DeVos would like voters to see him as a successful businessman with the ability and experience to whip Michigan’s economy back into shape. While DeVos’s large fortune might lend some credence to his claim of business prowess, the pseudo-pyramid scheme business model behind Amway isn’t terribly relevant to running a state government. DeVos hopes residents will assume business leadership is wholly transferable to political leadership – perhaps because he has no real experience in government. DeVos sat on the state Board of Education for two years of an eight-year term before resigning, and he quit his seat on the board of Grand Valley State University in 2000 after missing 16 of 27 meetings.

It is important to consider what actions DeVos will take to address a budget deficit, given that his plan to cut business taxes will lead to a deficiency in the state’s general fund when the state already has a structural budget deficit. It has been clear for some time that the state’s antiquated Single Business Tax needs to be restructured, but DeVos says he would only replace about half of the revenue generated by the SBT. Currently, the SBT accounts for 25 percent of the state’s general fund. Another business tax cut won’t address the long-term issues facing Michigan’s economy. Meanwhile, DeVos has avoided specifying how he’d make up the lost revenue – a dishonest but politically wise move, considering that the reduction in business taxes he proposes would likely result in enormous cuts to social programs, higher education and Medicare.

The dominance of the economy in the campaign has helped DeVos by allowing him to downplay his hardline social views. Social issues like abortion are usually Republican mainstays, but DeVos has kept surprisingly quiet on them – and for good reason. He is opposed to abortion even in cases of rape and incest, and he has spoken in support of teaching intelligent design in the classroom.
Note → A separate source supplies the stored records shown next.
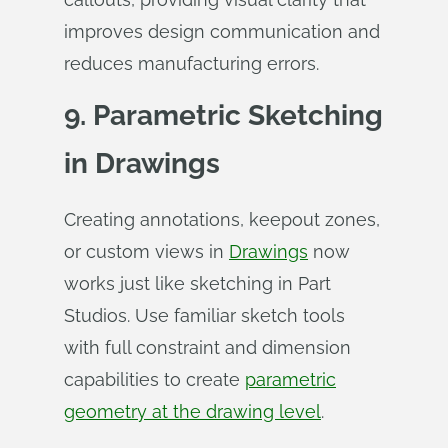
improves design communication and
reduces manufacturing errors.
9. Parametric Sketching
in Drawings
Creating annotations, keepout zones,
or custom views in
Drawings
now
works just like sketching in Part
Studios. Use familiar sketch tools
with full constraint and dimension
capabilities to create
parametric
geometry at the drawing level
.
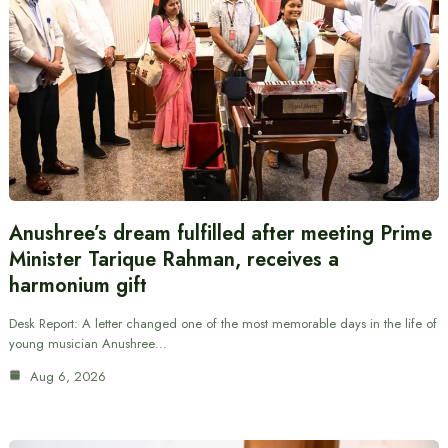
Anushree’s dream fulfilled after meeting Prime
Minister Tarique Rahman, receives a
harmonium gift
Desk Report: A letter changed one of the most memorable days in the life of
young musician Anushree…
Aug 6, 2026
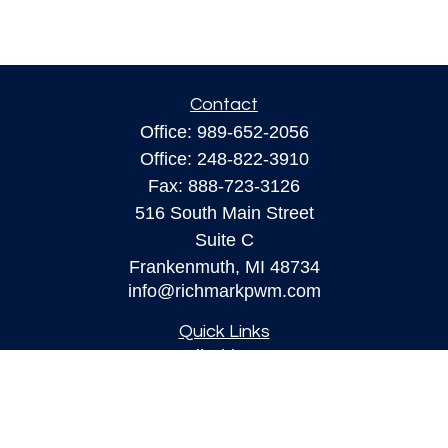
Contact
Office:
989-652-2056
Office:
248-822-3910
Fax:
888-723-3126
516 South Main Street
Suite C
Frankenmuth,
MI
48734
info@richmarkpwm.com
Quick Links
All Videos
All Calculators
Check the background of your financial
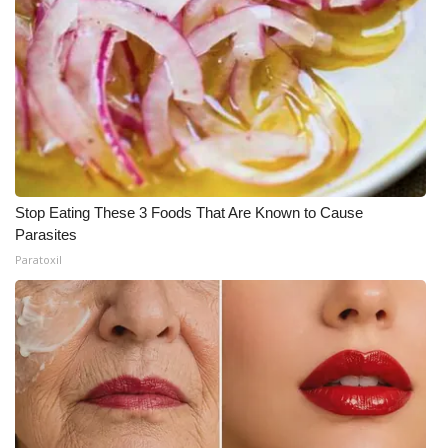
Stop Eating These 3 Foods That Are Known to Cause
Parasites
Paratoxil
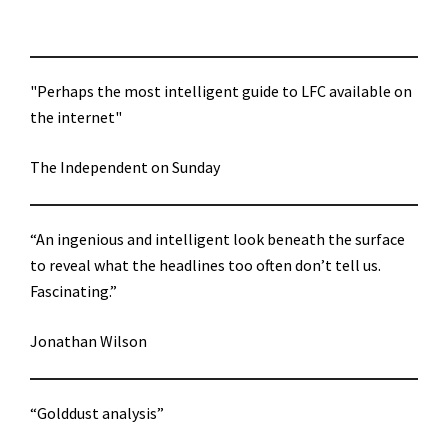
"Perhaps the most intelligent guide to LFC available on
the internet"
The Independent on Sunday
“An ingenious and intelligent look beneath the surface
to reveal what the headlines too often don’t tell us.
Fascinating.”
Jonathan Wilson
“Golddust analysis”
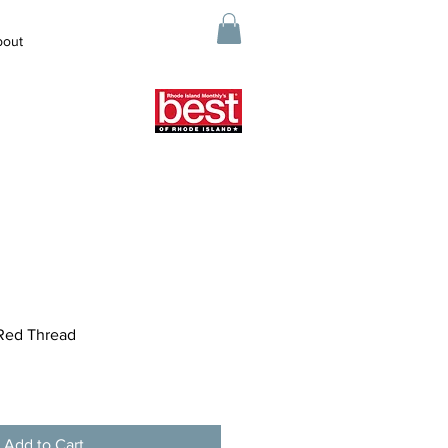
bout
Red Thread
Add to Cart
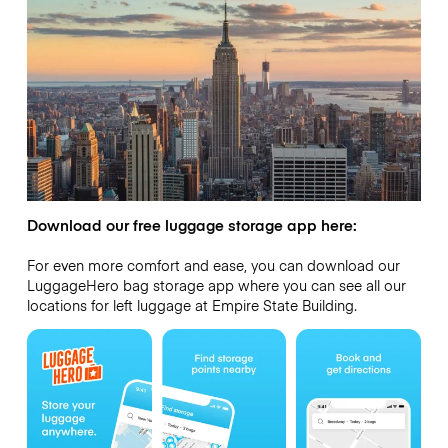
Download our free luggage storage app here:
For even more comfort and ease, you can download our
LuggageHero bag storage app where you can see all our
locations for left luggage at Empire State Building.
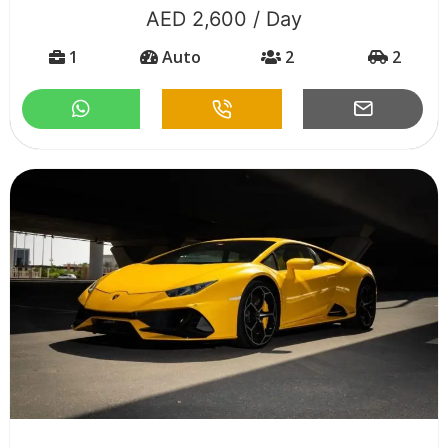
AED 2,600 / Day
1
Auto
2
2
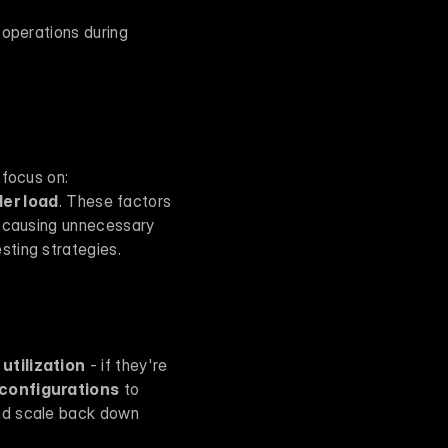
operations during 
When you're conducting an AI scalability audit, there are three key areas you need to focus on: 
er load
. These factors 
r causing unnecessary 
sting strategies.
utilization
 - if they're 
 configurations
 to 
nd scale back down 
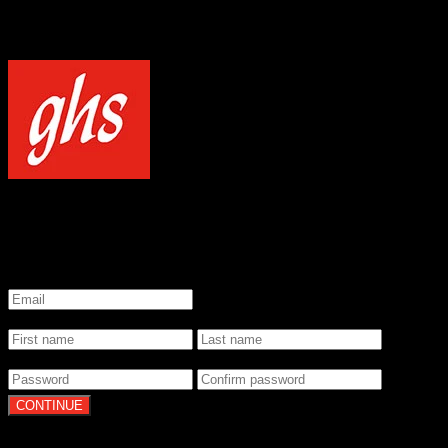
NOTICE
Our site uses cookies to enhance your experience and understand how
WELCOME TO GHS STRINGS
GET 20% OFF YOUR FIRST ORDER WHEN YOU SIGN UP
*
Email
*
Name
*
Password
By clicking Continue, you agree to our
Terms of Use
and
Privacy Pol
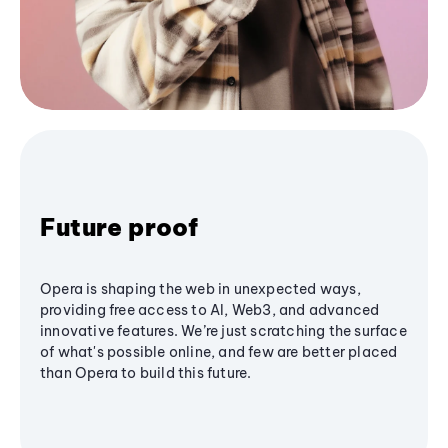
Future proof
Opera is shaping the web in unexpected ways,
providing free access to AI, Web3, and advanced
innovative features. We’re just scratching the surface
of what's possible online, and few are better placed
than Opera to build this future.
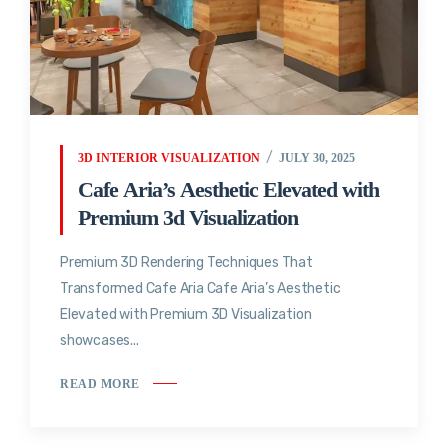
3D INTERIOR VISUALIZATION
JULY 30, 2025
Cafe Aria’s Aesthetic Elevated with
Premium 3d Visualization
Premium 3D Rendering Techniques That
Transformed Cafe Aria Cafe Aria’s Aesthetic
Elevated with Premium 3D Visualization
showcases...
READ MORE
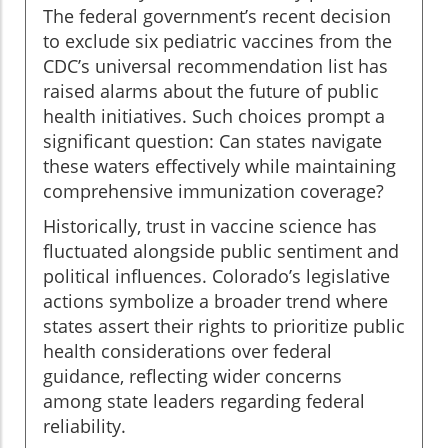
The federal government’s recent decision
to exclude six pediatric vaccines from the
CDC’s universal recommendation list has
raised alarms about the future of public
health initiatives. Such choices prompt a
significant question: Can states navigate
these waters effectively while maintaining
comprehensive immunization coverage?
Historically, trust in vaccine science has
fluctuated alongside public sentiment and
political influences. Colorado’s legislative
actions symbolize a broader trend where
states assert their rights to prioritize public
health considerations over federal
guidance, reflecting wider concerns
among state leaders regarding federal
reliability.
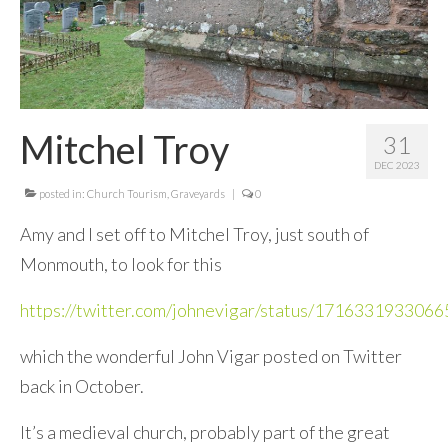
Mitchel Troy
31
DEC 2023
posted in:
Church Tourism
,
Graveyards
|
0
Amy and I set off to Mitchel Troy, just south of
Monmouth, to look for this
https://twitter.com/johnevigar/status/171633193306
which the wonderful John Vigar posted on Twitter
back in October.
It’s a medieval church, probably part of the great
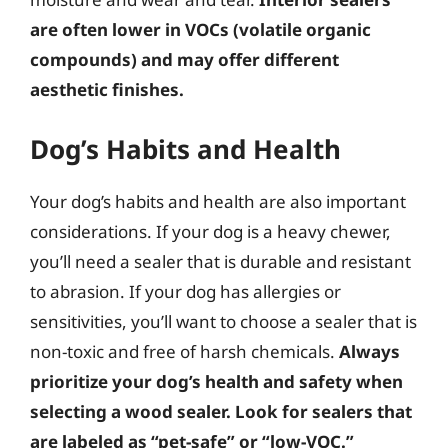
are often lower in VOCs (volatile organic
compounds) and may offer different
aesthetic finishes.
Dog’s Habits and Health
Your dog’s habits and health are also important
considerations. If your dog is a heavy chewer,
you’ll need a sealer that is durable and resistant
to abrasion. If your dog has allergies or
sensitivities, you’ll want to choose a sealer that is
non-toxic and free of harsh chemicals.
Always
prioritize your dog’s health and safety when
selecting a wood sealer. Look for sealers that
are labeled as “pet-safe” or “low-VOC.”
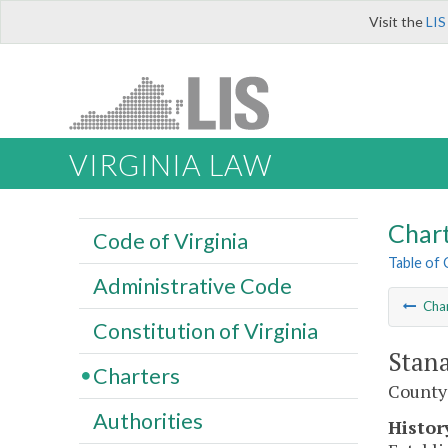
Visit the
LIS
VIRGINIA LAW
Char
Code of Virginia
Table of
Administrative Code
Cha
Constitution of Virginia
Stana
Charters
County
Authorities
Histor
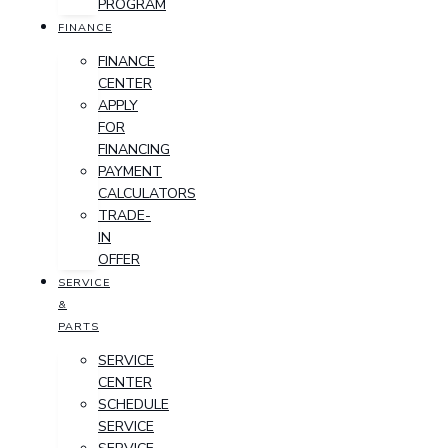
PROGRAM
FINANCE
FINANCE
CENTER
APPLY
FOR
FINANCING
PAYMENT
CALCULATORS
TRADE-
IN
OFFER
SERVICE
&
PARTS
SERVICE
CENTER
SCHEDULE
SERVICE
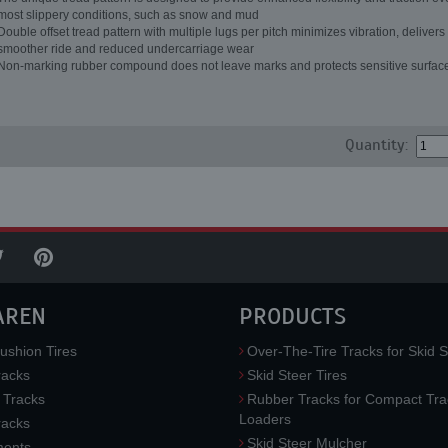
most slippery conditions, such as snow and mud
Double offset tread pattern with multiple lugs per pitch minimizes vibration, delivers
smoother ride and reduced undercarriage wear
Non-marking rubber compound does not leave marks and protects sensitive surfac
Quantity:
AREN
PRODUCTS
ushion Tires
Over-The-Tire Tracks for Skid S
acks
Skid Steer Tires
 Tracks
Rubber Tracks for Compact Tra
Loaders
racks
Skid Steer Mulcher
ments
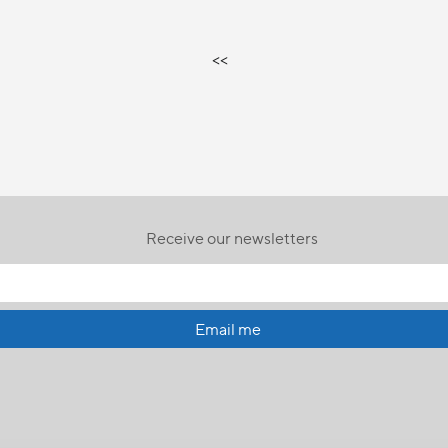
<<
Receive our newsletters
Email me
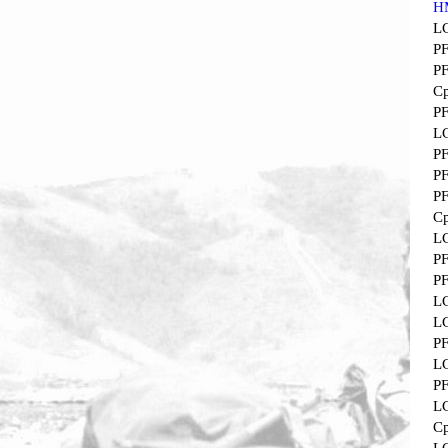
H
L
P
P
Cp
P
L
P
P
P
Cp
L
P
P
L
L
P
L
P
L
Cp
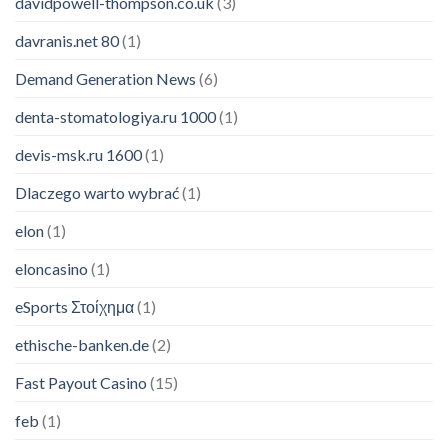
davidpowell-thompson.co.uk
(3)
davranis.net 80
(1)
Demand Generation News
(6)
denta-stomatologiya.ru 1000
(1)
devis-msk.ru 1600
(1)
Dlaczego warto wybrać
(1)
elon
(1)
eloncasino
(1)
eSports Στοίχημα
(1)
ethische-banken.de
(2)
Fast Payout Casino
(15)
feb
(1)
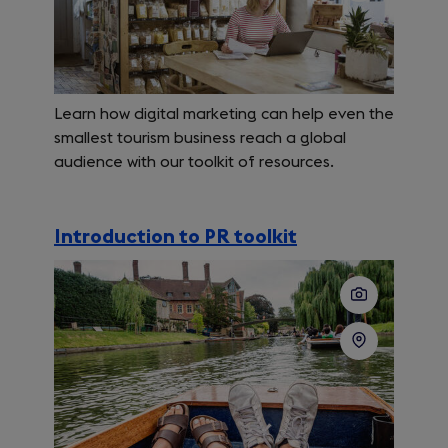
Learn how digital marketing can help even the
smallest tourism business reach a global
audience with our toolkit of resources.
Introduction to PR toolkit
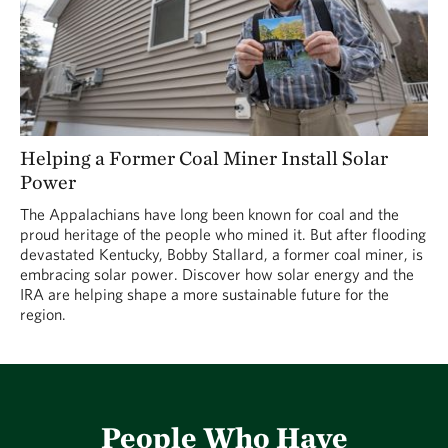
Helping a Former Coal Miner Install Solar
Power
The Appalachians have long been known for coal and the
proud heritage of the people who mined it. But after flooding
devastated Kentucky, Bobby Stallard, a former coal miner, is
embracing solar power. Discover how solar energy and the
IRA are helping shape a more sustainable future for the
region.
People Who Have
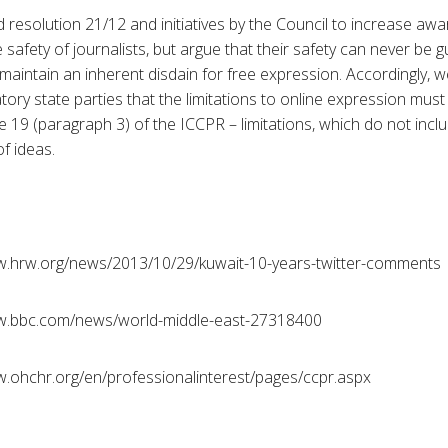
esolution 21/12 and initiatives by the Council to increase aw
 safety of journalists, but argue that their safety can never be
aintain an inherent disdain for free expression. Accordingly, w
atory state parties that the limitations to online expression must
icle 19 (paragraph 3) of the ICCPR – limitations, which do not inc
of ideas.
ww.hrw.org/news/2013/10/29/kuwait-10-years-twitter-comments
ww.bbc.com/news/world-middle-east-27318400
ww.ohchr.org/en/professionalinterest/pages/ccpr.aspx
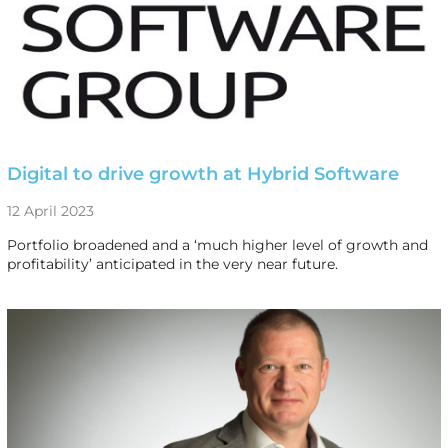
Digital to drive growth at Hybrid Software
12 April 2023
Portfolio broadened and a ‘much higher level of growth and
profitability’ anticipated in the very near future.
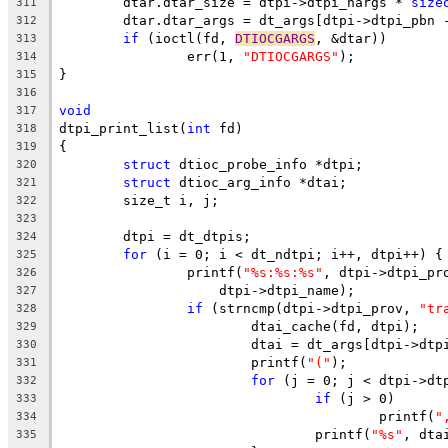
	dtar.dtar_size = dtpi->dtpi_nargs * 
size
311
	dtar.dtar_args = dt_args[dtpi->dtpi_pbn 
312
if
 (ioctl(fd, 
DTIOCGARGS
, &dtar))
313
		err(1, 
"DTIOCGARGS"
);
314
}
315
316
void
317
dtpi_print_list(
int
 fd)
318
{
319
struct
 dtioc_probe_info *dtpi;
320
struct
 dtioc_arg_info *dtai;
321
	size_t i, j;
322
323
	dtpi = dt_dtpis;
324
for
 (i = 0; i < dt_ndtpi; i++, dtpi++) {
325
		printf(
"%s:%s:%s"
, dtpi->dtpi_pr
326
		    dtpi->dtpi_name);
327
if
 (strncmp(dtpi->dtpi_prov, 
"tr
328
			dtai_cache(fd, dtpi);
329
			dtai = dt_args[dtpi->dt
330
			printf(
"("
);
331
for
 (j = 0; j < dtpi->dt
332
if
 (j > 0)
333
					printf(
"
334
				printf(
"%s"
, dta
335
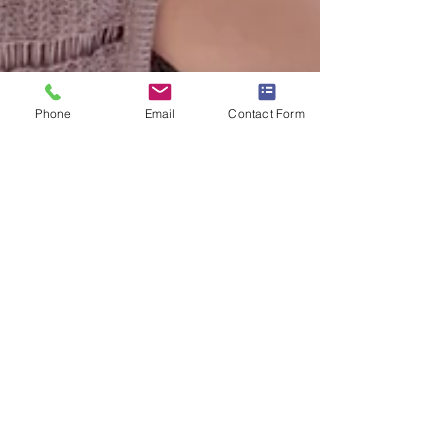
Phone
Email
Contact Form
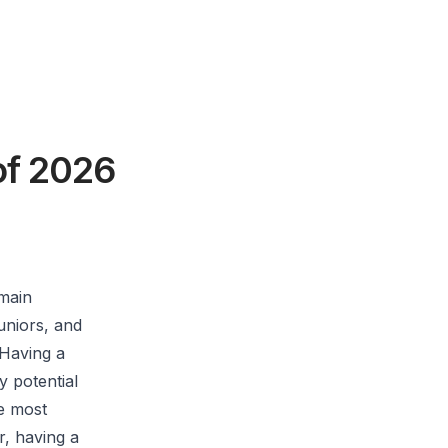
of 2026
 main
juniors, and
 Having a
y potential
he most
r, having a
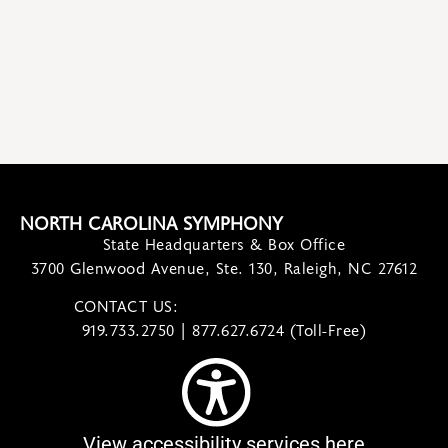
NORTH CAROLINA SYMPHONY
State Headquarters & Box Office
3700 Glenwood Avenue, Ste. 130, Raleigh, NC 27612
CONTACT US:
contact@ncsymphony.org
919.733.2750 | 877.627.6724 (Toll-Free)
View accessibility services here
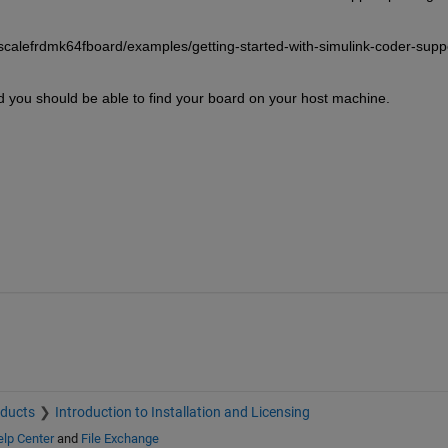
calefrdmk64fboard/examples/getting-started-with-simulink-coder-supp
d you should be able to find your board on your host machine.
oducts
Introduction to Installation and Licensing
lp Center
and
File Exchange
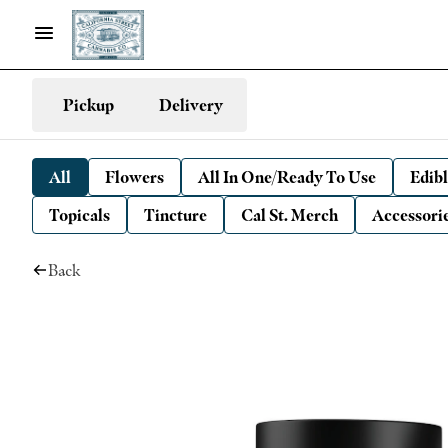
Pickup
Delivery
All
Flowers
All In One/Ready To Use
Edibl
Topicals
Tincture
Cal St. Merch
Accessori
Back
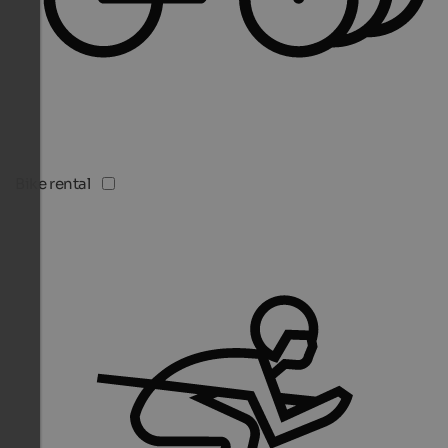
Bike rental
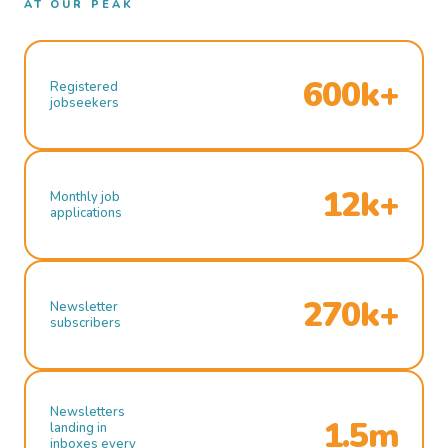
AT OUR PEAK
600k+
Registered
jobseekers
12k+
Monthly job
applications
270k+
Newsletter
subscribers
Newsletters
1.5m
landing in
inboxes every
DeVos may seem focused on the economy now, but if handed the keys to the governor’s mansion, voters can expect to learn just how conservative he is.

Like many voters, we’re less than thrilled with the progress Granholm has made over the last four years. True, she inherited a large structural deficit created by years of tax cuts under former Gov. John Engler, and the sharply partisan state Legislature was hostile to many of her ideas. Yet she often seemed politically unable to forge compromises on issues important to her, leading to years of cuts in state appropriations for higher education, for instance.

Nonetheless, Granholm has a more viable plan for Michigan’s future than simply cutting taxes and hoping for the best. She wants to diversify the economy though initiatives such as the 21st Century Jobs Fund, while staying committed to important issues such as health care and education. Granholm understands that telling people to just get a job if they want healthcare, as DeVos has, means little in Michigan, where layoffs are common and when fewer employers offer health insurance anyway. Instead, she’s proposed a plan that would extend coverage to a large portion of Michigan’s uninsured.

Given the choice between Granholm, with her lackluster record, and an experienced moderate Republican – say, a latter-day version of William Milliken – Granholm might not be the best option. But that’s not the decision voters have before them this fall. DeVos is simply the wrong man for the job, and the Daily endorses JENNIFER GRANHOLM for governor.